Step 9) storing the similarity discrimination result into the HBASE.

Wherein, the step 1) is specifically as follows:

And 3) the similarity calculation model in the step respectively carries out Euclidean distance calculation and cosine included angle calculation on the input feature vector a and the feature vector b.

And 4) linearly combining the intermediate discrimination results, wherein the method comprises the following steps:

the intermediate discrimination result in the step 4) is a linear combination of a Euclidean distance calculation result X1 and a cosine included angle calculation result X2, and a further calculation result is expressed as a Boolean value, wherein 0 is similar, and 1 is dissimilar.

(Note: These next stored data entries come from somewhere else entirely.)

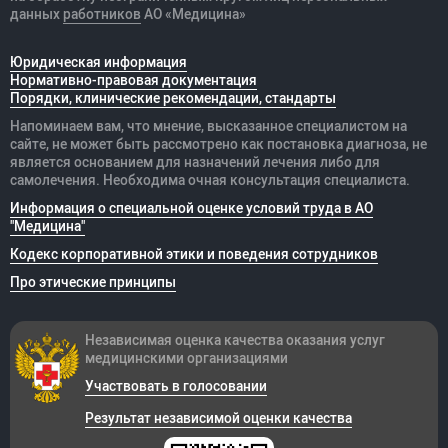
данных
работников
АО «Медицина»
Юридическая информация
Нормативно-правовая документация
Порядки, клинические рекомендации, стандарты
Напоминаем вам, что мнение, высказанное специалистом на
сайте, не может быть рассмотрено как постановка диагноза, не
является основанием для назначений лечения либо для
самолечения. Необходима очная консультация специалиста.
Информация о специальной оценке условий труда в АО
"Медицина"
Кодекс корпоративной этики и поведения сотрудников
Про этические принципы
Независимая оценка качества оказания
услуг
медицинскими организациями
Участвовать в голосовании
Результат независимой оценки качества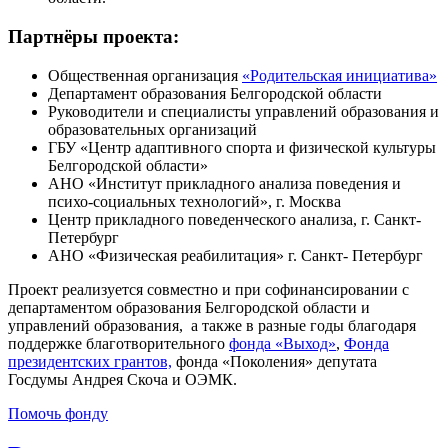
Партнёры проекта:
Общественная организация
«Родительская инициатива»
Департамент образования Белгородской области
Руководители и специалисты управлений образования и
образовательных организаций
ГБУ «Центр адаптивного спорта и физической культуры
Белгородской области»
АНО «Институт прикладного анализа поведения и
психо-социальных технологий», г. Москва
Центр прикладного поведенческого анализа, г. Санкт-
Петербург
АНО «Физическая реабилитация» г. Санкт- Петербург
Проект реализуется совместно и при софинансировании с
департаментом образования Белгородской области и
управлений образования, а также в разные годы благодаря
поддержке благотворительного
фонда «Выход»
,
Фонда
президентских грантов,
фонда «Поколения» депутата
Госдумы Андрея Скоча и ОЭМК.
Помочь фонду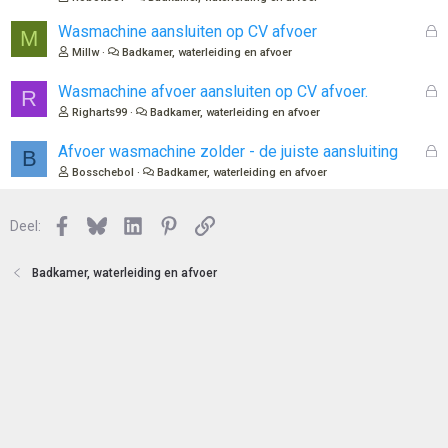
e
l
n
o
G
Wasmachine aansluiten op CV afvoer
M
t
e
Millw
Badkamer, waterleiding en afvoer
e
s
n
l
G
Wasmachine afvoer aansluiten op CV afvoer.
R
o
e
Righarts99
Badkamer, waterleiding en afvoer
t
s
e
l
G
Afvoer wasmachine zolder - de juiste aansluiting
B
n
o
e
Bosschebol
Badkamer, waterleiding en afvoer
t
s
e
l
n
Facebook
Bluesky
LinkedIn
Pinterest
Link
o
Deel:
t
e
Badkamer, waterleiding en afvoer
n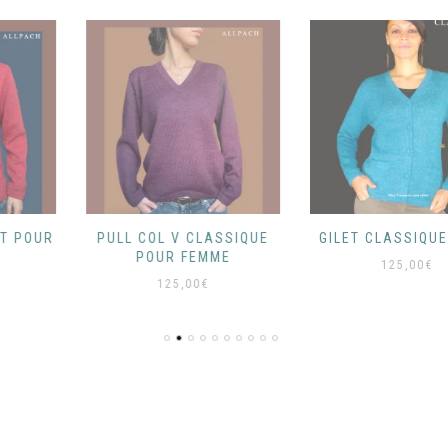
PULL COL V CLASSIQUE
GILET CLASSIQUE COL V
POUR FEMME
125,00
€
125,00
€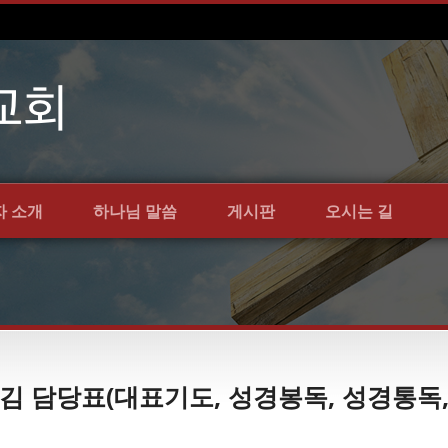
자 소개
하나님 말씀
게시판
오시는 길
섬김 담당표(대표기도, 성경봉독, 성경통독,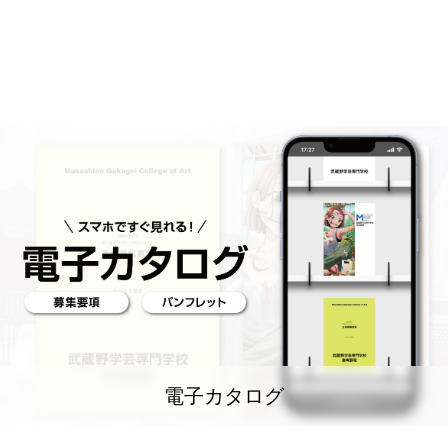
電子カタログ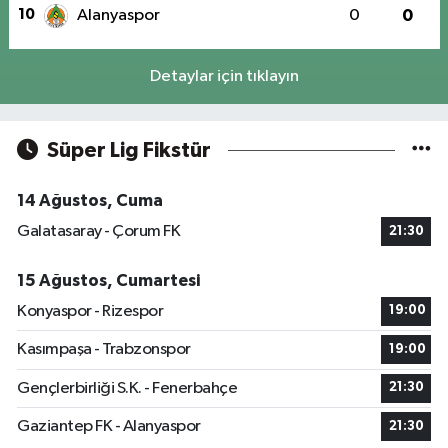
10
Alanyaspor
0
0
Detaylar için tıklayın
Süper Lig Fikstür
14 Ağustos, Cuma
Galatasaray - Çorum FK
21:30
15 Ağustos, Cumartesi
Konyaspor - Rizespor
19:00
Kasımpaşa - Trabzonspor
19:00
Gençlerbirliği S.K. - Fenerbahçe
21:30
Gaziantep FK - Alanyaspor
21:30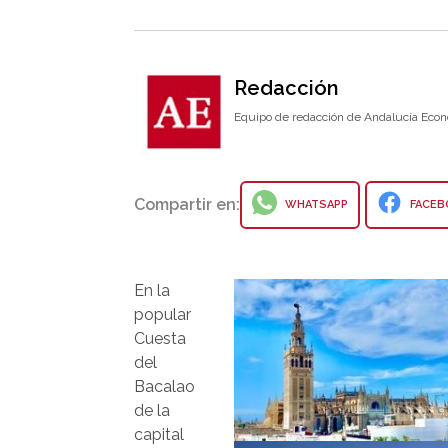
Redacción
Equipo de redacción de Andalucía Econ
Compartir en:
WHATSAPP
FACEB
En la
popular
Cuesta
del
Bacalao
de la
capital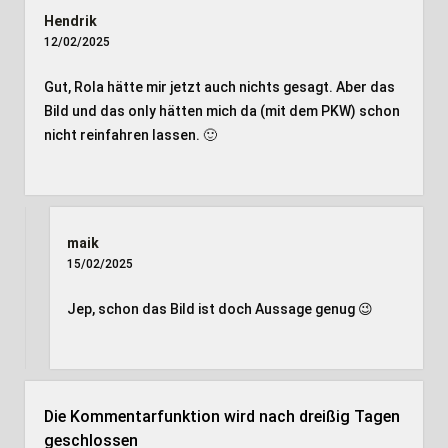
Hendrik
12/02/2025
Gut, Rola hätte mir jetzt auch nichts gesagt. Aber das
Bild und das only hätten mich da (mit dem PKW) schon
nicht reinfahren lassen. 🙂
maik
15/02/2025
Jep, schon das Bild ist doch Aussage genug 😉
Die Kommentarfunktion wird nach dreißig Tagen
geschlossen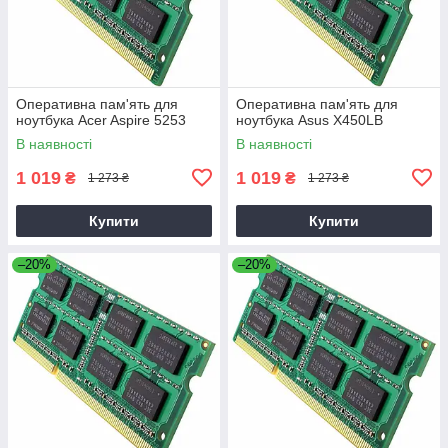
Оперативна пам'ять для
Оперативна пам'ять для
ноутбука Acer Aspire 5253
ноутбука Asus X450LB
В наявності
В наявності
1 019
1 019
₴
₴
1 273 ₴
1 273 ₴
Купити
Купити
–20%
–20%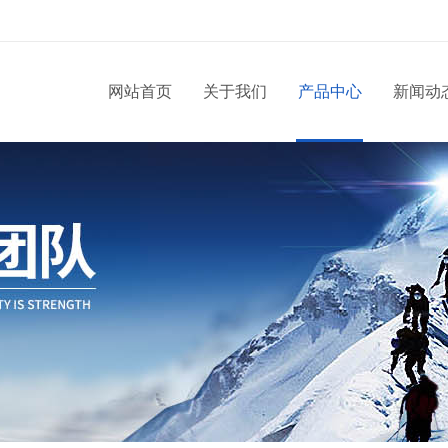
网站首页
关于我们
产品中心
新闻动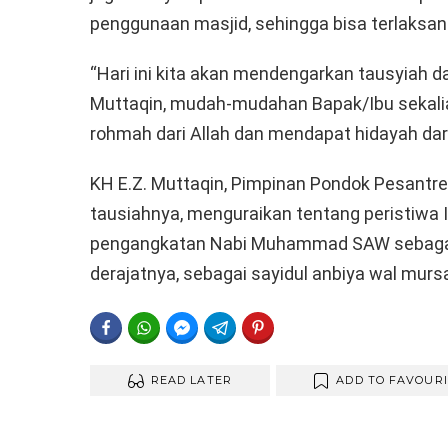
penggunaan masjid, sehingga bisa terlaksana 
“Hari ini kita akan mendengarkan tausyiah da
Muttaqin, mudah-mudahan Bapak/Ibu sekalia
rohmah dari Allah dan mendapat hidayah dari
KH E.Z. Muttaqin, Pimpinan Pondok Pesantre
tausiahnya, menguraikan tentang peristiwa Is
pengangkatan Nabi Muhammad SAW sebagai m
derajatnya, sebagai sayidul anbiya wal mursal
FACEBOOK
WHATSAPP
FACEBOOK MESSENGER
TELEGRAM
PINTEREST
READ LATER
ADD TO FAVOUR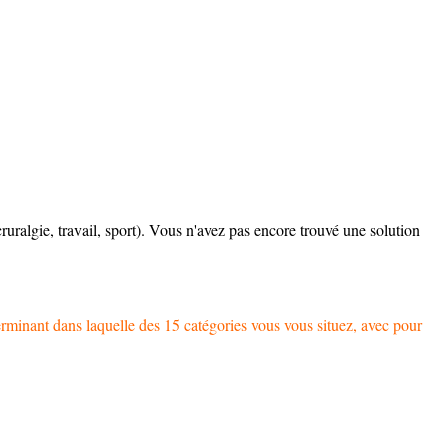
ruralgie, travail, sport). Vous n'avez pas encore trouvé une solution
rminant dans laquelle des 15 catégories vous vous situez, avec pour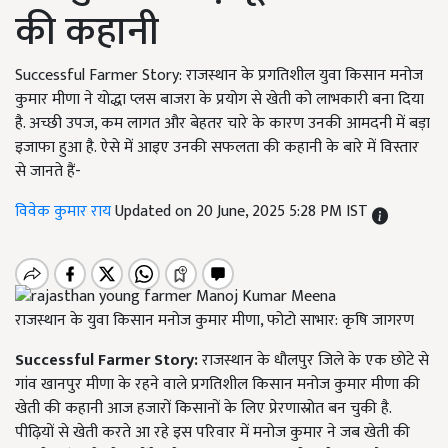
की कहानी
Successful Farmer Story: राजस्थान के प्रगतिशील युवा किसान मनोज
कुमार मीणा ने योद्धा प्लस बाजरा के प्रयोग से खेती को लाभकारी बना दिया
है. अच्छी उपज, कम लागत और बेहतर चारे के कारण उनकी आमदनी में बड़ा
इजाफा हुआ है. ऐसे में आइए उनकी सफलता की कहानी के बारे में विस्तार
से जानते हैं-
विवेक कुमार राय
Updated on 20 June, 2025 5:28 PM IST
राजस्थान के युवा किसान मनोज कुमार मीणा, फोटो साभार: कृषि जागरण
Successful Farmer Story:
राजस्थान के धौलपुर जिले के एक छोटे से
गांव खानपुर मीणा के रहने वाले प्रगतिशील किसान मनोज कुमार मीणा की
खेती की कहानी आज हजारों किसानों के लिए प्रेरणास्रोत बन चुकी है.
पीढ़ियों से खेती करते आ रहे इस परिवार में मनोज कुमार ने जब खेती की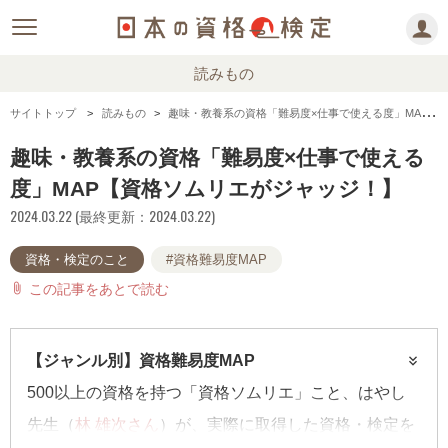
読みもの
サイトトップ
読みもの
趣味・教養系の資格「難易度×仕事で使える度」MAP【資格ソムリエがジャッジ！】
趣味・教養系の資格「難易度×仕事で使える
度」MAP【資格ソムリエがジャッジ！】
2024.03.22 (最終更新：2024.03.22)
資格・検定のこと
#資格難易度MAP
この記事をあとで読む
attach_file
【ジャンル別】資格難易度MAP
500以上の資格を持つ「資格ソムリエ」こと、はやし
先生（
林 雄次さん
）が、実際に取得した資格・検定を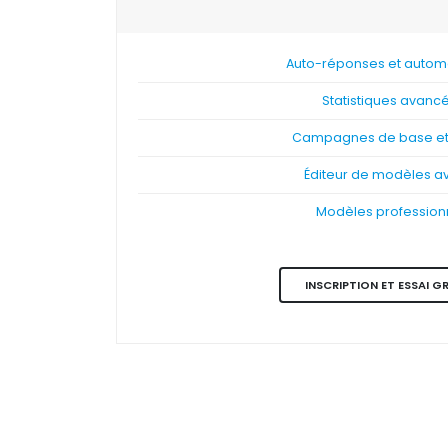
Auto-réponses et automa
Statistiques avanc
Campagnes de base et 
Éditeur de modèles a
Modèles profession
INSCRIPTION ET ESSAI G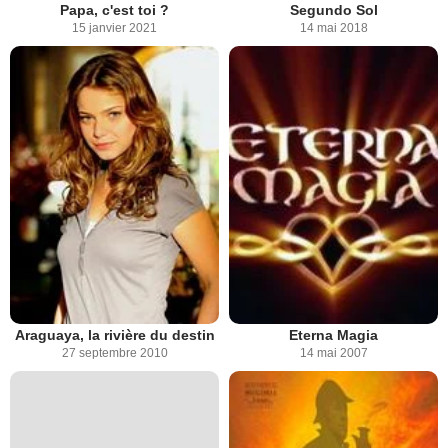
Papa, c'est toi ?
Segundo Sol
15 janvier 2021
14 mai 2018
Araguaya, la rivière du destin
Eterna Magia
27 septembre 2010
14 mai 2007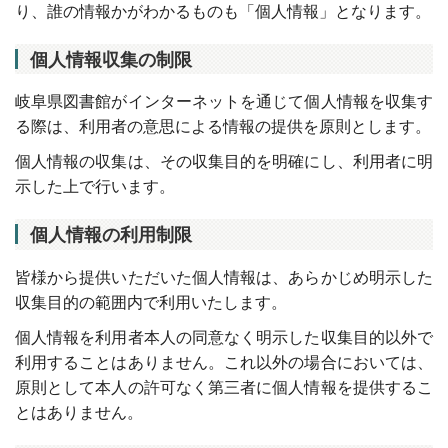
り、誰の情報かがわかるものも「個人情報」となります。
個人情報収集の制限
岐阜県図書館がインターネットを通じて個人情報を収集す
る際は、利用者の意思による情報の提供を原則とします。
個人情報の収集は、その収集目的を明確にし、利用者に明
示した上で行います。
個人情報の利用制限
皆様から提供いただいた個人情報は、あらかじめ明示した
収集目的の範囲内で利用いたします。
個人情報を利用者本人の同意なく明示した収集目的以外で
利用することはありません。これ以外の場合においては、
原則として本人の許可なく第三者に個人情報を提供するこ
とはありません。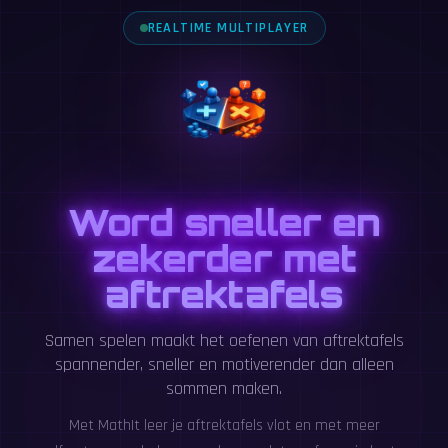
REALTIME MULTIPLAYER
Word sneller en
zekerder met
aftrektafels
Samen spelen maakt het oefenen van aftrektafels
spannender, sneller en motiverender dan alleen
sommen maken.
Met MathIt leer je aftrektafels vlot en met meer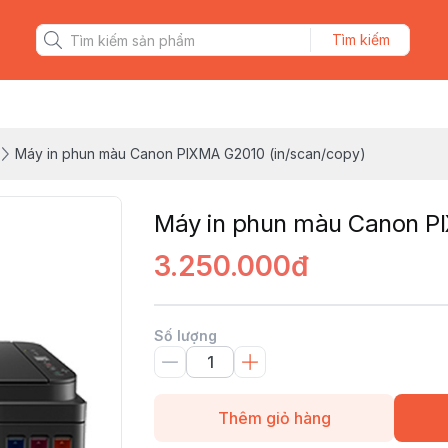
Tìm kiếm
Máy in phun màu Canon PIXMA G2010 (in/scan/copy)
Máy in phun màu Canon PI
3.250.000đ
Số lượng
Thêm giỏ hàng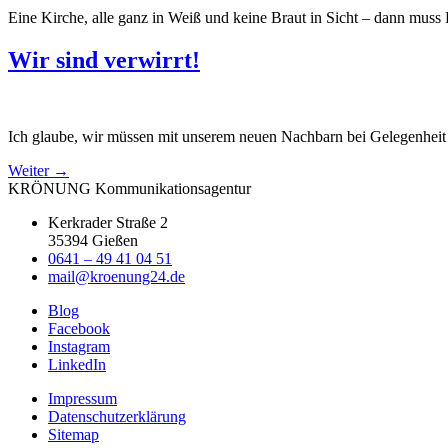
Eine Kirche, alle ganz in Weiß und keine Braut in Sicht – dann muss 
Wir sind verwirrt!
Ich glaube, wir müssen mit unserem neuen Nachbarn bei Gelegenhei
Weiter
→
KRÖNUNG Kommunikationsagentur
Kerkrader Straße 2
35394 Gießen
0641 – 49 41 04 51
mail@kroenung24.de
Blog
Facebook
Instagram
LinkedIn
Impressum
Datenschutzerklärung
Sitemap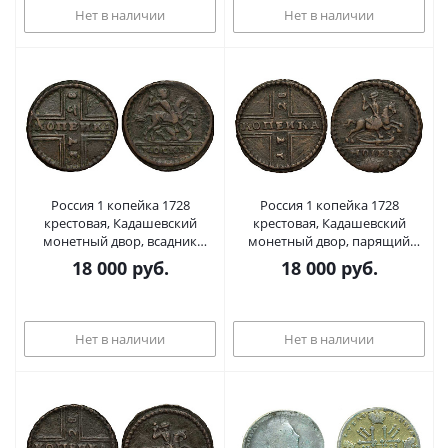
Нет в наличии
Нет в наличии
Россия 1 копейка 1728
Россия 1 копейка 1728
крестовая, Кадашевский
крестовая, Кадашевский
монетный двор, всадник
монетный двор, парящий
откинут назад Биткин 199
всадник Биткин к 202 медь 00-
18 000
руб.
18 000
руб.
медь 00-000-00
000-00
Нет в наличии
Нет в наличии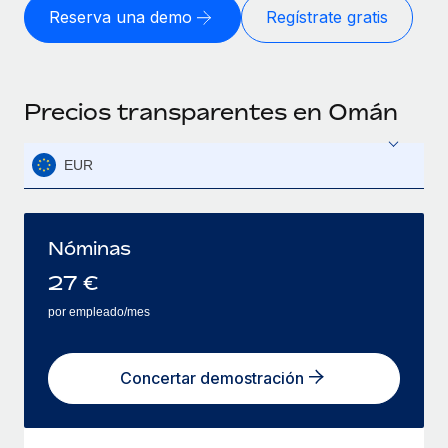
Reserva una demo
Regístrate gratis
Precios transparentes en Omán
EUR
Nóminas
27
€
por empleado/mes
Concertar demostración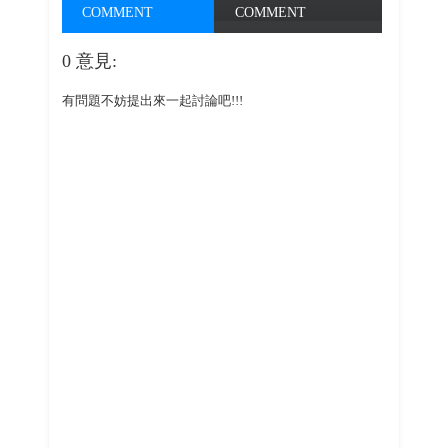
COMMENT
COMMENT
0 意見:
有問題不妨提出來一起討論吧!!!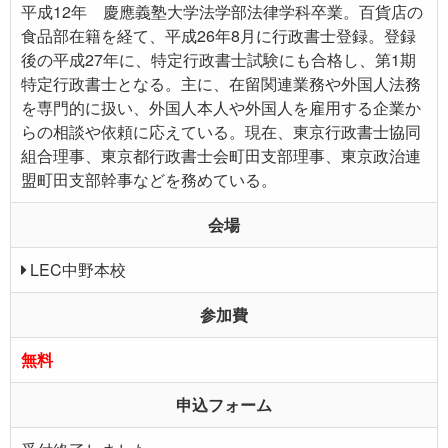
平成12年 慶應義塾大学法学部法律学科卒業。百貨店の
食品部在籍を経て、平成26年8月に行政書士登録。登録
後の平成27年に、特定行政書士試験にも合格し、第1期
特定行政書士となる。主に、在留関連業務や外国人法務
を専門的に扱い、外国人本人や外国人を雇用する企業か
らの相談や依頼に応えている。現在、東京行政書士協同
組合理事、東京都行政書士会町田支部理事、東京政治連
盟町田支部幹事などを務めている。
会場
LEC中野本校
参加費
無料
申込フォーム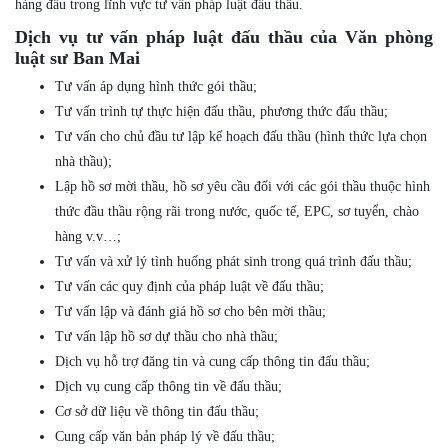
hàng đầu trong lĩnh vực tư vấn pháp luật đấu thầu.
Dịch vụ tư vấn pháp luật đấu thầu của Văn phòng
luật sư Ban Mai
Tư vấn áp dụng hình thức gói thầu;
Tư vấn trình tự thực hiện đấu thầu, phương thức đấu thầu;
Tư vấn cho chủ đầu tư lập kế hoạch đấu thầu (hình thức lựa chọn
nhà thầu);
Lập hồ sơ mời thầu, hồ sơ yêu cầu đối với các gói thầu thuộc hình
thức đầu thầu rộng rãi trong nước, quốc tế, EPC, sơ tuyển, chào
hàng v.v…;
Tư vấn và xử lý tình huống phát sinh trong quá trình đấu thầu;
Tư vấn các quy định của pháp luật về đấu thầu;
Tư vấn lập và đánh giá hồ sơ cho bên mời thầu;
Tư vấn lập hồ sơ dự thầu cho nhà thầu;
Dịch vụ hỗ trợ đăng tin và cung cấp thông tin đấu thầu;
Dịch vụ cung cấp thông tin về đấu thầu;
Cơ sở dữ liệu về thông tin đấu thầu;
Cung cấp văn bản pháp lý về đấu thầu;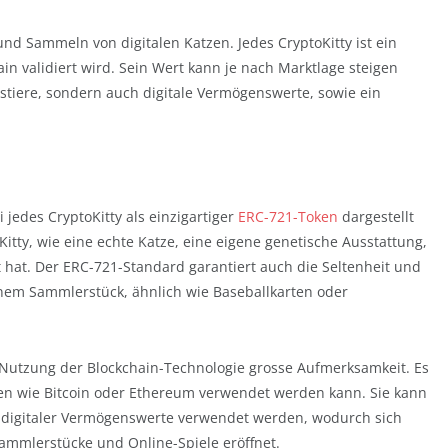
und Sammeln von digitalen Katzen. Jedes CryptoKitty ist ein
n validiert wird. Sein Wert kann je nach Marktlage steigen
austiere, sondern auch digitale Vermögenswerte, sowie ein
 jedes CryptoKitty als einzigartiger
ERC-721-Token
dargestellt
oKitty, wie eine echte Katze, eine eigene genetische Ausstattung,
 hat. Der ERC-721-Standard garantiert auch die Seltenheit und
einem Sammlerstück, ähnlich wie Baseballkarten oder
n Nutzung der Blockchain-Technologie grosse Aufmerksamkeit. Es
gen wie Bitcoin oder Ethereum verwendet werden kann. Sie kann
er digitaler Vermögenswerte verwendet werden, wodurch sich
 Sammlerstücke und Online-Spiele eröffnet.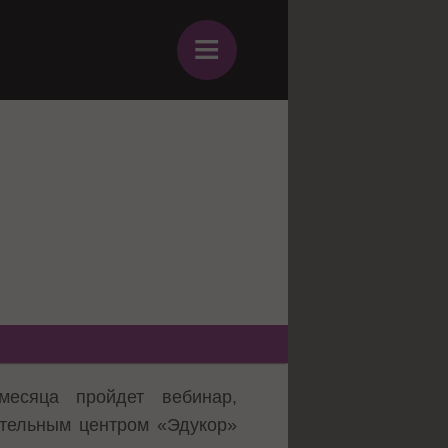
≡
есяца пройдет вебинар,
ательным центром «Эдукор»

In the step 5), the values of c and d in the cx1+dx2 are finally determined by training the Sigmoid function.

And in the step 6), the secondary calculation result is utilized, the parameter tuning is carried out on the linear discrimination model through a Sigmoid function, and a final similarity discrimination model is generated.

The values of the similarity discrimination models c and d in the step 8) are determined by a Sigmoid function, wherein the value of c is 0.9, and the value of d is 0.1.

It should be noted that the above-mentioned embodiments are not intended to limit the scope of the present invention, and equivalent changes or substitutions made on the basis of the above-mentioned technical solutions fall within the scope of the present invention as defined in the claims.

Claims

1. The dual semantic similarity judging method for the grid society situation research and judgment is characterized by comprising the following steps of:

step 1) obtaining a training corpus;

step 2) inputting a training corpus, and extracting a feature vector a and a feature vector b of corpus pairs in the training corpus by using a BERT model;

step 4) linearly combining the intermediate discrimination results;

step 8), executing a trained similarity discrimination model cx1+dx2 on the input text feature vector a and the text feature vector b;

step 9) storing the similarity discrimination result into HBASE;

the step 1) is specifically as follows:

step 1-1, acquiring text big data from microblogs, major news websites and key forum multi-source webpages based on preset business keywords to form an initial public opinion corpus;

the corpus texts after the manual similarity labeling in the steps 1-5 form a training corpus,

in the step 3, the similarity calculation model calculates the Euclidean distance and cosine included angle of the input feature vector a and the feature vector b respectively, calculates the cosine value of the vector included angle and the normalization value of the Euclidean distance of the vector respectively, and takes the similarity value as an intermediate discrimination result;

and 4, linearly combining the intermediate discrimination results, wherein the method specifically comprises the following steps:

the intermediate discrimination result in the step 4 is a linear combination of a Euclidean distance calculation result X1 and a cosine included angle calculation result X2, further calculation results are expressed as Boolean values, wherein 0 is similar, 1 is dissimilar,

in the step 5, the values of c and d in the cx1+dx2 are finally determined by training the Sigmoid function,

and in the step 6, the secondary calculation result is utilized, the parameter tuning is carried out on the linear discrimination model through a Sigmoid function, and a final similarity discrimination model is generated.

2. The dual semantic similarity determination method for grid society of research and determination according to claim 1, wherein the values of the similarity determination models c and d in the step 8) are determined by Sigmoid function, wherein the value of c is 0.9 and the value of d is 0.1.